June 19, 2018 (LifeSiteNews) – A nonprofit group frequently accused of anti-Christian bias and misrepresenting conservatives as bigots has settled a defamation suit brought by an organization it falsely labeled “anti-Muslim extremists.”

The Southern Poverty Law Center (SPLC) bills itself as a “civil rights” watchdog that monitors “hate groups and other extremists.” But while it does identify some actual racist organizations on the political fringes, many of its targets are mainstream Christian, pro-family, and conservative groups.

Last week, SPLC President Richard Cohen issued a public apology to the British-based Quilliam Foundation and its founder Maajid Nawaz, for including the group in a “Field Guide to Anti-Muslim Extremists.” On Monday, SPLC confirmed it had paid $3.375 million to the foundation as part of the settlement agreement. The group will also remove the field guide from its website and social media.

“It should be noted per the Settlement Agreement that Media Matters, the Center for New Community and ReThink Media were co-publishers of the defamatory falsehoods in issue,” Power Line’s Scott Johnson added. “The settlement agreement includes the claims against them.”
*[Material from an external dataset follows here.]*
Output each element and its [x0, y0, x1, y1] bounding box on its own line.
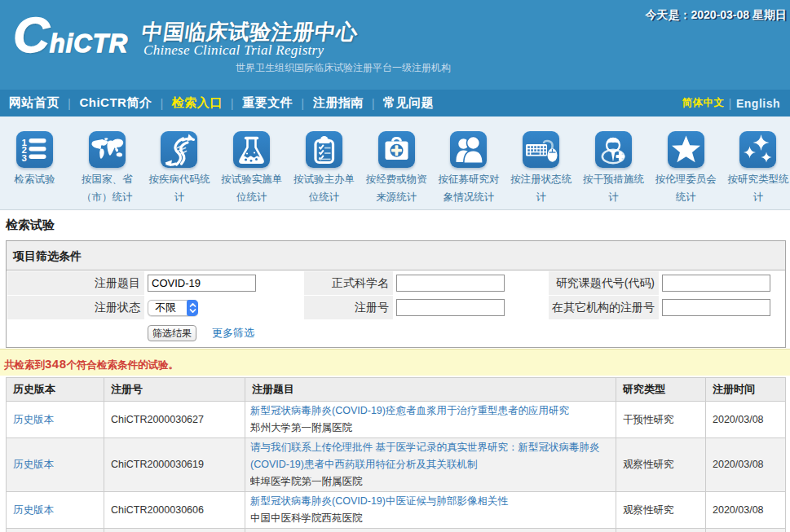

Quilliam describes itself as the “world’s first counter-extremism organisation,” dedicated to advancing human rights, religious pluralism, and democratic values in Muslim countries. Nawaz is a former leader within a global Islamist group, who has since converted to being a “secular liberal Muslim” and now dedicates himself to criticizing Islamic extremism.

SPLC originally included Nawaz and Quilliam in the guide for tweeting a cartoon of the prophet Muhammad, condemning the use of face veils in certain public places, and listing several British Muslim groups in a report for a security official, the Washington Times reports.

“Since we published the Field Guide, we have taken the time to do more research and have consulted with human rights advocates we respect,” Cohen said. “We’ve found that Mr. Nawaz and Quilliam have made valuable and important contributions to public discourse, including by promoting pluralism and condemning both anti-Muslim bigotry and Islamist extremism.”

“With the help of everyone who contributed to our litigation fund, we were able to fight back against the Regressive Left and show them that moderate Muslims will not be silenced,” Nawaz responded in a statement. “We will continue to combat extremists by defying Muslim stereotypes, calling out fundamentalism in our own communities, and speaking out against anti-Muslim hate.”

Conservatives who have also been targeted by SPLC met the news with celebration.

“The Southern Poverty Law Center has long been the Left’s pit bull — resorting to smears and a hate map to advance its liberal political agenda,” Family Research Council president Tony Perkins said. “But its falsehoods and dangerous tactics have finally caught up with them.” Perkins expressed hope that SPLC’s admission of guilt would leave the mainstream media and other companies “with no excuse in continuing to use the SPLC as an objective, independent source.”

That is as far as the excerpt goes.